# PIN code of router instead of WEP password



## brunces (Oct 28, 2005)

Friends,

After I had installed Windows 7 on my computer, I tried to connect to my home network. I always do this and it always asks me for my WEP password. This time, something very strange happened. It asked me for the PIN code of my router. Until then, I had never seen such a thing. I confess I didn't even know this PIN code existed. Then, I reached my router (Belkin Wireless G Router), found the code on its back and typed it on Windows. Cool! It worked fine and now it is OK, I mean, it has already saved the password - automatically - and every time I start up Windows, it gets connected instantly.

My doubt is: this has never happened before, so what happened now? Why did Windows ask me for this PIN code instead of my usual WEP password? Is there any configuration I should do to avoid this and get it back to asking me for my WEP password?

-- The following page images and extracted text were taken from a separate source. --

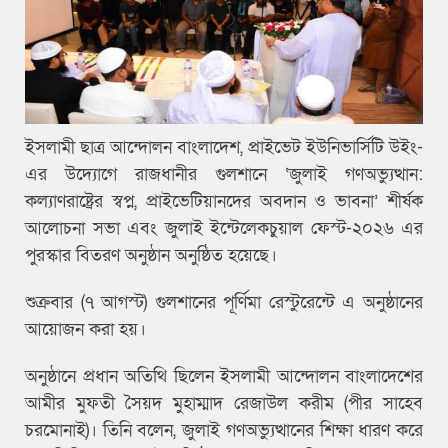
ইসলামী ছাত্র আন্দোলন বাংলাদেশ, প্রাইভেট ইউনিভার্সিটি উইং-
এর উদ্যোগে রাজধানীর গুলশানে ‘জুলাই গণঅভ্যুত্থান:
কল্যাণরাষ্ট্রের স্বপ্ন, প্রাইভেটিয়ানদের অবদান ও ভাবনা’ শীর্ষক
আলোচনা সভা এবং জুলাই ইন্টেলেকচুয়াল ফেস্ট-২০২৬ এর
পুরস্কার বিতরণ অনুষ্ঠান অনুষ্ঠিত হয়েছে।
শুক্রবার (৭ আগস্ট) গুলশানের পূর্ণিমা রেস্টুরেন্টে এ অনুষ্ঠানের
আয়োজন করা হয়।
অনুষ্ঠানে প্রধান অতিথি ছিলেন ইসলামী আন্দোলন বাংলাদেশের
আমীর মুফতী সৈয়দ মুহাম্মাদ রেজাউল করীম (পীর সাহেব
চরমোনাই)। তিনি বলেন, জুলাই গণঅভ্যুত্থানের শিক্ষা ধারণ করে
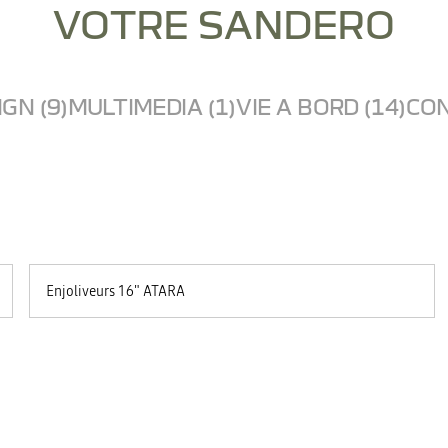
VOTRE SANDERO
GN (9)
MULTIMEDIA (1)
VIE A BORD (14)
CON
Enjoliveurs 16" ATARA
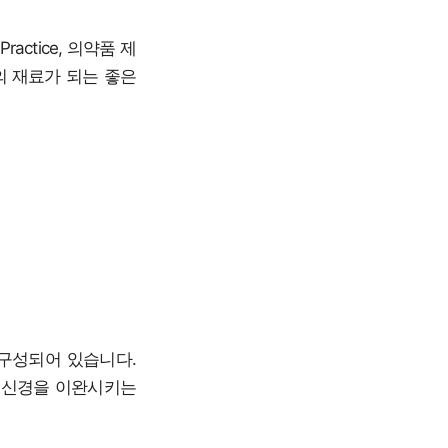
actice, 의약품 제
의 재료가 되는 좋은
 구성되어 있습니다.
과 신경을 이완시키는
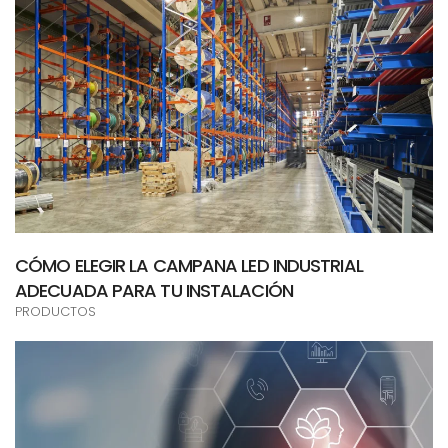
CÓMO ELEGIR LA CAMPANA LED INDUSTRIAL
ADECUADA PARA TU INSTALACIÓN
PRODUCTOS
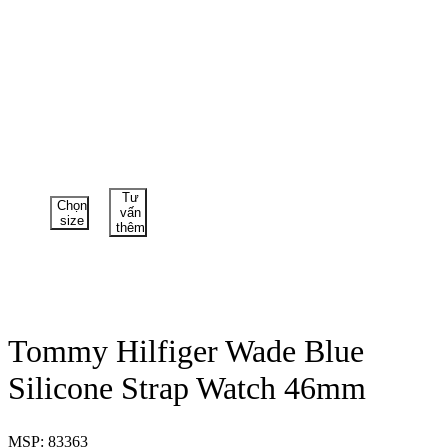
Tư
Chọn
vấn
size
thêm
Tommy Hilfiger Wade Blue
Silicone Strap Watch 46mm
MSP: 83363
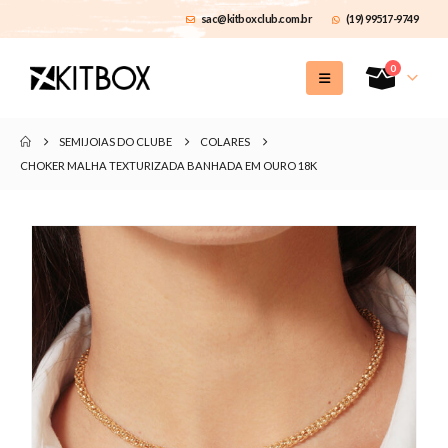
sac@kitboxclub.com.br
(19) 99517-9749
0
SEMIJOIAS DO CLUBE
COLARES
CHOKER MALHA TEXTURIZADA BANHADA EM OURO 18K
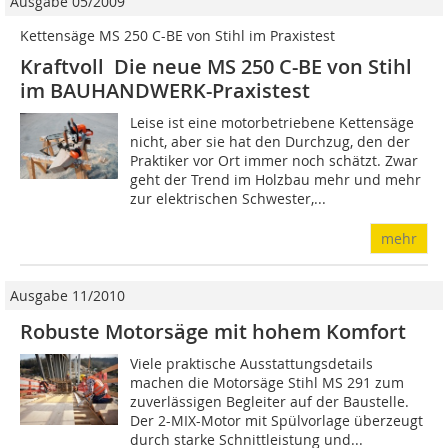
Ausgabe 05/2009
Kettensäge MS 250 C-BE von Stihl im Praxistest
Kraftvoll Die neue MS 250 C-BE von Stihl
im BAUHANDWERK-Praxistest
Leise ist eine motorbetriebene Kettensäge
nicht, aber sie hat den Durchzug, den der
Praktiker vor Ort immer noch schätzt. Zwar
geht der Trend im Holzbau mehr und mehr
zur elektrischen Schwester,...
mehr
Ausgabe 11/2010
Robuste Motorsäge mit hohem Komfort
Viele praktische Ausstattungsdetails
machen die Motorsäge Stihl MS 291 zum
zuverlässigen Begleiter auf der Baustelle.
Der 2-MIX-Motor mit Spülvorlage überzeugt
durch starke Schnittleistung und...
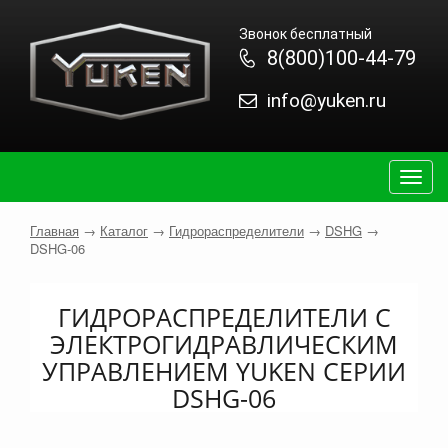
Звонок бесплатный
8(800)100-44-79
info@yuken.ru
Togg
navig
Главная
→
Каталог
→
Гидрораспределители
→
DSHG
→
DSHG-06
ГИДРОРАСПРЕДЕЛИТЕЛИ С
ЭЛЕКТРОГИДРАВЛИЧЕСКИМ
УПРАВЛЕНИЕМ YUKEN СЕРИИ
DSHG-06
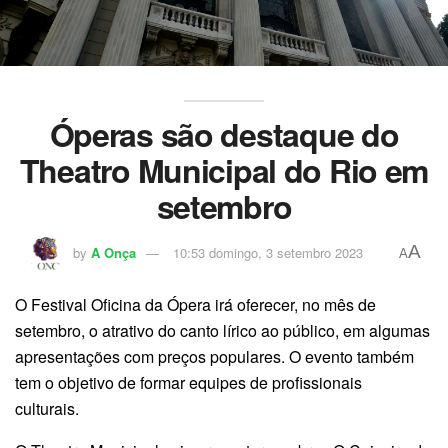
Óperas são destaque do
Theatro Municipal do Rio em
setembro
A
by
A Onça
10:53 domingo, 3 setembro 2023
A
O Festival Oficina da Ópera irá oferecer, no mês de
setembro, o atrativo do canto lírico ao público, em algumas
apresentações com preços populares. O evento também
tem o objetivo de formar equipes de profissionais
culturais.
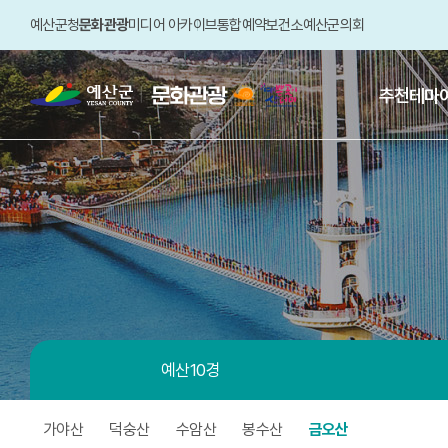
예산군청
문화관광
미디어 아카이브
통합예약
보건소
예산군의회
추천테마
예쁜곳이
산더미
2025-
2026
충남
·
예산
방문의
해
예산10경
가야산
덕숭산
수암산
봉수산
금오산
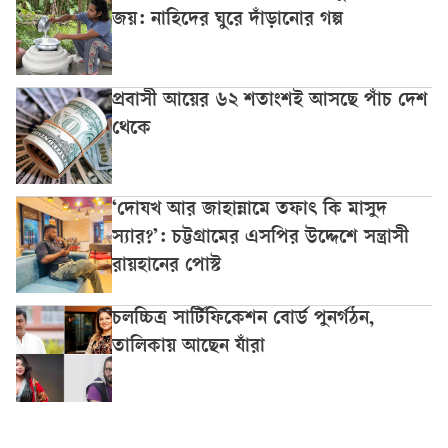
জয়: নাহিদের ঘুরে দাঁড়ানোর গল্প
প্রবাসী আয়ের ৬২ শতাংশই আসছে পাঁচ দেশ
থেকে
‘দোযখ আর জাহান্নামে তফাৎ কি মাসুদ
স্যার?’: চট্টগ্রামের এসপির উদ্দেশে সন্ত্রাসী
রায়হানের পোস্ট
চলচ্চিত্র সার্টিফিকেশন বোর্ড পুনর্গঠন,
তালিকায় আছেন যাঁরা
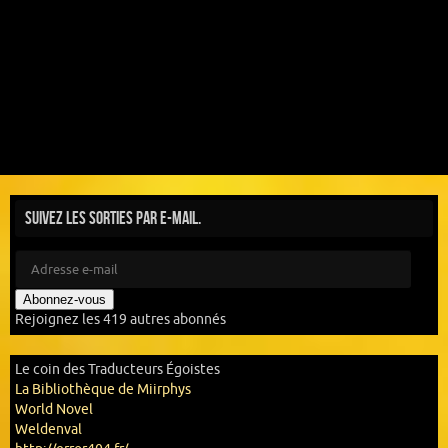
Suivez les sorties par e-mail.
Abonnez-vous
Rejoignez les 419 autres abonnés
Le coin des Traducteurs Égoistes
La Bibliothèque de Miirphys
World Novel
Weldenval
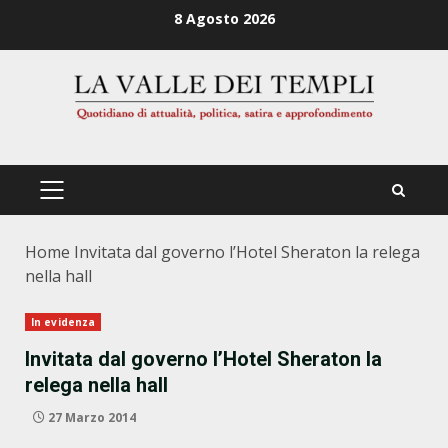
Zum
8 Agosto 2026
Inhalt
springen
PRIMÄRES
MENÜ
Home
Invitata dal governo l’Hotel Sheraton la relega
nella hall
In evidenza
Invitata dal governo l’Hotel Sheraton la
relega nella hall
27 Marzo 2014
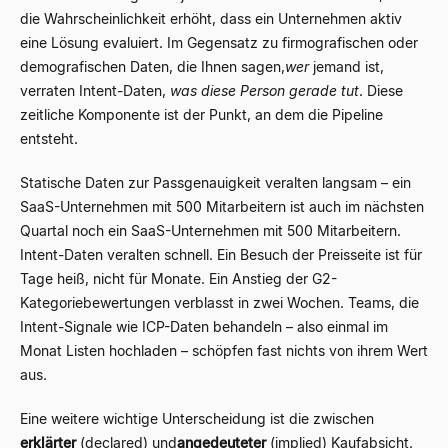
die Wahrscheinlichkeit erhöht, dass ein Unternehmen aktiv
eine Lösung evaluiert. Im Gegensatz zu firmografischen oder
demografischen Daten, die Ihnen sagen,
wer
jemand ist,
verraten Intent-Daten,
was diese Person gerade tut
. Diese
zeitliche Komponente ist der Punkt, an dem die Pipeline
entsteht.
Statische Daten zur Passgenauigkeit veralten langsam – ein
SaaS-Unternehmen mit 500 Mitarbeitern ist auch im nächsten
Quartal noch ein SaaS-Unternehmen mit 500 Mitarbeitern.
Intent-Daten veralten schnell. Ein Besuch der Preisseite ist für
Tage heiß, nicht für Monate. Ein Anstieg der G2-
Kategoriebewertungen verblasst in zwei Wochen. Teams, die
Intent-Signale wie ICP-Daten behandeln – also einmal im
Monat Listen hochladen – schöpfen fast nichts von ihrem Wert
aus.
Eine weitere wichtige Unterscheidung ist die zwischen
erklärter
(declared) und
angedeuteter
(implied) Kaufabsicht.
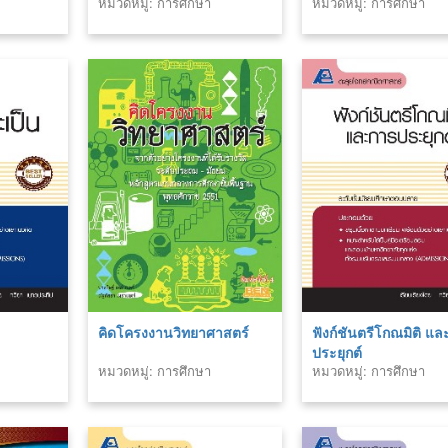
หมวดหมู่: การศึกษา
หมวดหมู่: การศึกษา
คิดโครงงานวิทยาศาสตร์
ฟังก์ชันตรีโกณมิติ แ
ประยุกต์
หมวดหมู่: การศึกษา
หมวดหมู่: การศึกษา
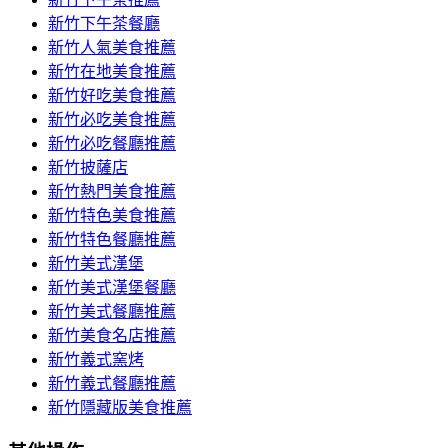
新竹下午茶餐廳
新竹人氣美食推薦
新竹在地美食推薦
新竹好吃美食推薦
新竹必吃美食推薦
新竹必吃餐廳推薦
新竹披薩店
新竹熱門美食推薦
新竹特色美食推薦
新竹特色餐廳推薦
新竹美式漢堡
新竹美式漢堡餐廳
新竹美式餐廳推薦
新竹美食名店推薦
新竹義式窯烤
新竹義式餐廳推薦
新竹隱藏版美食推薦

I have not tried to connect to any other network yet, so I do not know if this happened only here, at home.

Thank you very much for your attention.

brunces


----------



## JohnWill (Oct 19, 2002)

This is WiFi Protected Access, which is an alternative way to easily configure your wireless. It's standard for Win7 and newer routers. If your router supports it, it asks for the PIN instead of the key.

FWIW, I'd use at least WPA, and preferable WPA2-AES encryption, WEP is easily cracked.


----------



## brunces (Oct 28, 2005)

Very good. Thank you very much, JohnWill.


----------